Ol' Coot came nose-to-nose with the last remaining gang member. His breath reeked of the sickening sweet smell of tobacco snuf that bulged his bottom lip and he contemptuously spat the juice to one side. The old man didn't say anything for a moment, just drilled into the other man's darting eyes that took in the several rifles pointed toward him. Ol' Coot didn't appear concerned at all of being close to the lines of fire.
The old man signed and looked toward the mother who still sheltered her son. “C'mere, boy.” He motioned the six-year-old to come closer. “If you are gonna protect your ma, you better learn how.”
There was a groan and sob from the mother and the Ol' Coot's wife was about to say something before he shushed her. The old man pushed Venitia's husband down to his knees. “Pick up that pistol,” was the next words to come and the young boy obeyed. “Bring it here, boy.”
The two women on the scene were next to each other now and the boy's mother hissed out “He's only six…”
“He just saw his daddy killed. He ain't a child anymore.” Ol' Coot guided the boy's hands to grip the pistol properly, helping him hold it steady. “You ever fired one of these?” The boy shook his head hard.
Venitia's husbands' eyes were blinking rapidly. He might have thought they would let him go back and get killed by the gang, but it seemed that the old man had other lessons to teach. He stayed very still and prayed to some forgotten God that he could live and maybe see his own family again. Out of the corner of his eye, he could see the cooling body of the farm father that he had unthinkingly killed. Why should God or anyone here be particularly merciful?
“This man killed your daddy so he could hurt your mama and your sister. Your daddy would have shot him to keep it from happenin'.” The old man laid a finger over the boy's that stretched to feel the trigger. “You're gonna finish what your daddy was runnin' back to do.”

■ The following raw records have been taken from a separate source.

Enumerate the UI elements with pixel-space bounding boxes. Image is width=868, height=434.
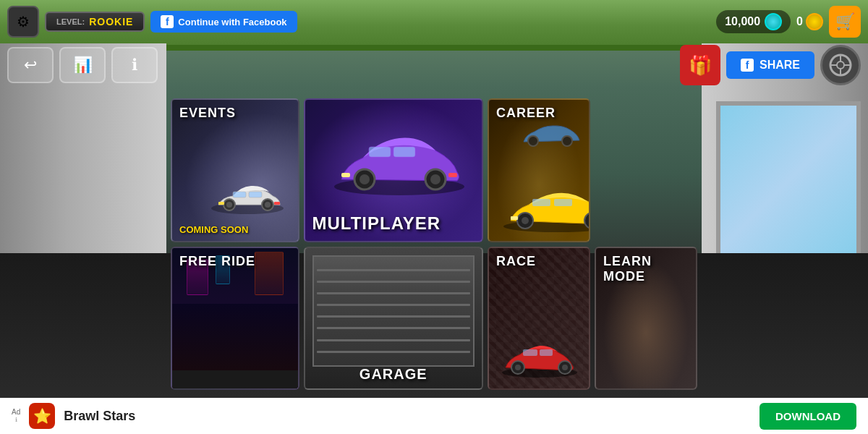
gift-icon: 🎁 <box>689 54 712 77</box>
exit-icon: ↩ <box>24 56 37 75</box>
career-car <box>493 177 590 235</box>
svg-rect-25 <box>532 199 550 206</box>
svg-rect-14 <box>274 202 280 205</box>
svg-rect-22 <box>341 173 350 177</box>
svg-point-1 <box>837 61 844 69</box>
race-car <box>493 333 587 380</box>
svg-point-12 <box>265 202 271 208</box>
city-background <box>172 248 298 389</box>
svg-point-10 <box>226 202 232 208</box>
cart-button[interactable]: 🛒 <box>829 6 861 38</box>
currency-amount: 10,000 <box>725 15 760 28</box>
steering-wheel-icon <box>828 53 853 77</box>
gear-icon: ⚙ <box>17 13 30 30</box>
download-button[interactable]: DOWNLOAD <box>760 403 856 430</box>
ad-banner: Ad ℹ ⭐ Brawl Stars DOWNLOAD <box>0 398 868 434</box>
brawlstars-logo: ⭐ <box>29 403 55 429</box>
svg-rect-26 <box>554 199 572 206</box>
ad-game-title: Brawl Stars <box>64 409 135 424</box>
svg-point-21 <box>430 174 441 184</box>
svg-rect-36 <box>523 349 537 356</box>
svg-point-28 <box>522 217 529 224</box>
multiplayer-tile[interactable]: MULTIPLAYER <box>304 98 484 242</box>
level-badge: LEVEL: ROOKIE <box>45 12 145 32</box>
main-menu-grid: EVENTS COMING SOON <box>166 94 702 394</box>
svg-point-41 <box>562 365 568 370</box>
svg-rect-31 <box>511 216 518 220</box>
learnmode-tile[interactable]: LEARN MODE <box>595 247 697 391</box>
gold-currency-display: 0 <box>796 13 823 30</box>
career-tile[interactable]: CAREER <box>488 98 590 242</box>
stats-button[interactable]: 📊 <box>59 47 106 83</box>
career-label: CAREER <box>496 106 556 121</box>
facebook-connect-button[interactable]: f Continue with Facebook <box>150 11 297 33</box>
ad-label: Ad ℹ <box>12 408 20 424</box>
svg-rect-13 <box>218 202 224 205</box>
gold-amount: 0 <box>796 15 803 28</box>
svg-point-19 <box>359 174 370 184</box>
events-label: EVENTS <box>179 106 236 121</box>
info-button[interactable]: ℹ <box>111 47 158 83</box>
settings-button[interactable]: ⚙ <box>7 6 39 38</box>
gift-button[interactable]: 🎁 <box>680 45 720 85</box>
chart-icon: 📊 <box>73 56 93 75</box>
events-coming-soon: COMING SOON <box>179 224 248 235</box>
svg-rect-7 <box>233 192 246 197</box>
level-value: ROOKIE <box>89 16 133 27</box>
garage-door <box>312 255 475 367</box>
garage-tile[interactable]: GARAGE <box>304 247 484 391</box>
svg-rect-8 <box>249 192 262 197</box>
facebook-connect-label: Continue with Facebook <box>178 17 286 27</box>
race-label: RACE <box>496 254 536 269</box>
garage-label: GARAGE <box>305 366 482 383</box>
gold-coin-icon <box>806 13 823 30</box>
window <box>716 101 861 260</box>
svg-rect-17 <box>393 147 415 157</box>
facebook-icon: f <box>161 15 174 28</box>
svg-rect-37 <box>540 349 553 356</box>
steering-button[interactable] <box>820 45 861 85</box>
info-icon: ℹ <box>132 56 137 75</box>
hud-secondary: ↩ 📊 ℹ 🎁 f SHARE <box>0 43 868 87</box>
facebook-share-icon: f <box>741 59 754 72</box>
share-button[interactable]: f SHARE <box>726 51 814 79</box>
cart-icon: 🛒 <box>835 12 855 31</box>
race-tile[interactable]: RACE <box>488 247 590 391</box>
svg-rect-16 <box>369 147 391 157</box>
green-coin-icon <box>765 13 782 30</box>
svg-rect-23 <box>448 173 457 177</box>
freeride-tile[interactable]: FREE RIDE <box>171 247 299 391</box>
multiplayer-car <box>320 111 479 205</box>
events-car <box>204 176 291 219</box>
learnmode-label: LEARN MODE <box>603 254 696 284</box>
hud-top: ⚙ LEVEL: ROOKIE f Continue with Facebook… <box>0 0 868 43</box>
svg-point-34 <box>562 136 572 146</box>
level-label: LEVEL: <box>56 17 85 26</box>
exit-button[interactable]: ↩ <box>7 47 54 83</box>
green-currency-display: 10,000 <box>716 10 791 33</box>
share-label: SHARE <box>760 59 800 72</box>
multiplayer-label: MULTIPLAYER <box>312 213 441 234</box>
svg-point-33 <box>528 136 538 146</box>
svg-point-39 <box>515 365 521 370</box>
events-tile[interactable]: EVENTS COMING SOON <box>171 98 299 242</box>
svg-point-30 <box>589 217 590 224</box>
freeride-label: FREE RIDE <box>179 254 255 269</box>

The boy's mother wailed and the woman beside her redoubled her hard expression as she pulled the mother close. “Hard day to become a man. We'll take you home with us.” the older women whispered as the shot was fired and the gang member slumped dead to the ground.

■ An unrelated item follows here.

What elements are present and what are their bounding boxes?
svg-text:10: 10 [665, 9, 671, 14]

When the corporate man came to investigate the signals from the tractor that it had run out of chemicals and had stalled beyond the programically acceptable timing, there was nothing to see. No one was at the farm house or the barns and the tractor was powered down in the middle of the bean field. Corporate heads in Chicago shrugged as many families just up and left the fields without giving any notice. There was always another farm family, starved for the work they thought they understood, to take over the place.